* * *
От «Третьяковской» до «Медведково» в углу вагона, свернувшись калачиком, спал бомж. Калачик, надо сказать, был преизрядных размеров. Одна голова – как каравай, которым встречают почётных гостей у трапа самолёта. Бомж храпел так, что перекрывал шум поезда. Но я бы и не стал об этом рассказывать, если бы он не сосал во сне большой палец. Как ребенок, с причмокиванием. И пузыри пускал. Я так и не понял – он просто заснул на пару часов с алкогольного устатку или так и не вышел из зимней спячки? Пора бы уж. На дворе конец марта. Не в том смысле, что пора гнёзда вить и яйца откладывать, а… хотя бы вспомнить, на какой станции их отложил. Или милиция отобрала…
* * *
Старуха толстая, пальто на ней не сходится. Из-за пазухи выглядывает любопытный, как все дети, белый котенок, которого она отдает даром в хорошие руки. Возле старухи стоит девочка лет семи-девяти. Ей на руки брать нельзя, за этим следит строгая мама, но можно погладить, почесать за ухом. Она и чешет.
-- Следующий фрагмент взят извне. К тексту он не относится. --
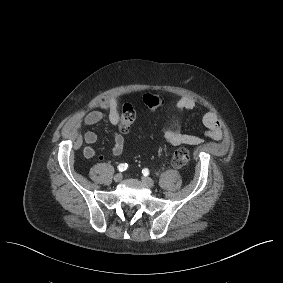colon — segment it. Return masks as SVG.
<instances>
[{"mask_svg": "<svg viewBox=\"0 0 283 283\" xmlns=\"http://www.w3.org/2000/svg\"><path fill=\"white\" fill-rule=\"evenodd\" d=\"M143 102L144 104L150 109V110H156L160 106L163 105L164 99L161 95L157 94H145L143 96ZM136 120V111L134 107L127 103L123 106L120 121H119V130L121 133H128L131 126L134 124ZM190 155L189 151L185 147H178L172 156V164L173 166L177 168H181L186 166L189 163Z\"/></svg>", "mask_w": 283, "mask_h": 283, "instance_id": "colon-1", "label": "colon"}]
</instances>
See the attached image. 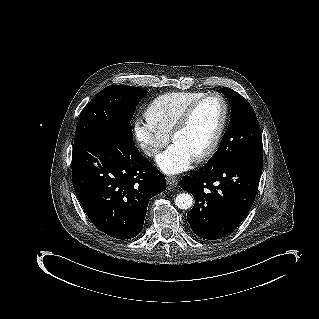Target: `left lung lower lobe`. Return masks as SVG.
<instances>
[{
	"label": "left lung lower lobe",
	"mask_w": 319,
	"mask_h": 319,
	"mask_svg": "<svg viewBox=\"0 0 319 319\" xmlns=\"http://www.w3.org/2000/svg\"><path fill=\"white\" fill-rule=\"evenodd\" d=\"M262 168L263 153H252L223 163H206L184 176L181 187L195 198L187 213L192 231L207 240L234 231L254 202Z\"/></svg>",
	"instance_id": "0a47b994"
}]
</instances>
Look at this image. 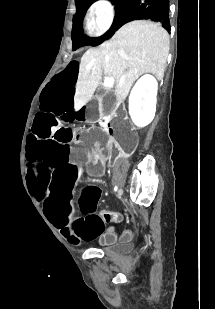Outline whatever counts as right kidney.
<instances>
[{"label":"right kidney","mask_w":215,"mask_h":309,"mask_svg":"<svg viewBox=\"0 0 215 309\" xmlns=\"http://www.w3.org/2000/svg\"><path fill=\"white\" fill-rule=\"evenodd\" d=\"M157 90L158 82L152 74H144L134 84L129 96V112L137 126H146L153 120L156 110Z\"/></svg>","instance_id":"right-kidney-1"}]
</instances>
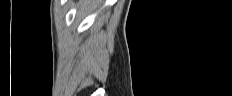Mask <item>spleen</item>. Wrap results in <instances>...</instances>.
I'll list each match as a JSON object with an SVG mask.
<instances>
[{
  "label": "spleen",
  "mask_w": 232,
  "mask_h": 96,
  "mask_svg": "<svg viewBox=\"0 0 232 96\" xmlns=\"http://www.w3.org/2000/svg\"><path fill=\"white\" fill-rule=\"evenodd\" d=\"M97 6H98L97 3H95V2H91V1H88V0L80 1V3H79V12L85 13L86 15H88L94 9H96Z\"/></svg>",
  "instance_id": "obj_1"
}]
</instances>
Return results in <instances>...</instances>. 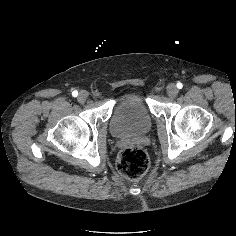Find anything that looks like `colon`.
Returning <instances> with one entry per match:
<instances>
[{"mask_svg": "<svg viewBox=\"0 0 236 236\" xmlns=\"http://www.w3.org/2000/svg\"><path fill=\"white\" fill-rule=\"evenodd\" d=\"M116 168L127 179H139L148 171V155L139 148H126L119 154Z\"/></svg>", "mask_w": 236, "mask_h": 236, "instance_id": "1", "label": "colon"}]
</instances>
Котенок играет, вертится юлой, и девочка чешет там, где получается. Старуха мелко трясется от смеха – ей тоже перепадает щекотка. Хорошие руки, в которые можно отдать, на неутомимых ногах бегут и бегут мимо. Хорошие руки заняты новогодними подарками. Мертвыми новогодними подарками в красивых коробочках, завернутых в блестящую разноцветную бумагу. Их можно почесать, эти коробочки, но вряд ли они станут урчать. А уж играть с собой их точно не уговоришь.
* * *
Апрель – это когда почки на каштанах напоминают быстрорастущие лампочки. Вчера они были еще по сорок ватт, а сегодня уже по сто.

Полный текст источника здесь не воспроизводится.